### TASK STATEMENT:
All the lines below need retyping exactly, apart from the images.

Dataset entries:
+-------+

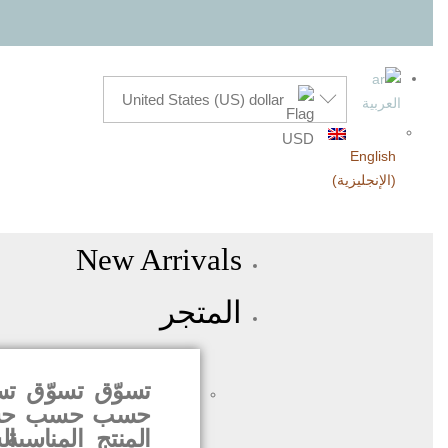
United States (US) dollar
العربية
English
(
الإنجليزية
)
New Arrivals
المتجر
تسوّق
تسوّق
تس
حسب
حسب
ح
المنتج
المناسبة
ال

+-------+

### TASK SOLUTION:
United States (US) dollar
العربية
English
(
الإنجليزية
)
New Arrivals
المتجر
تسوّق
تسوّق
تس
حسب
حسب
ح
المنتج
المناسبة
ال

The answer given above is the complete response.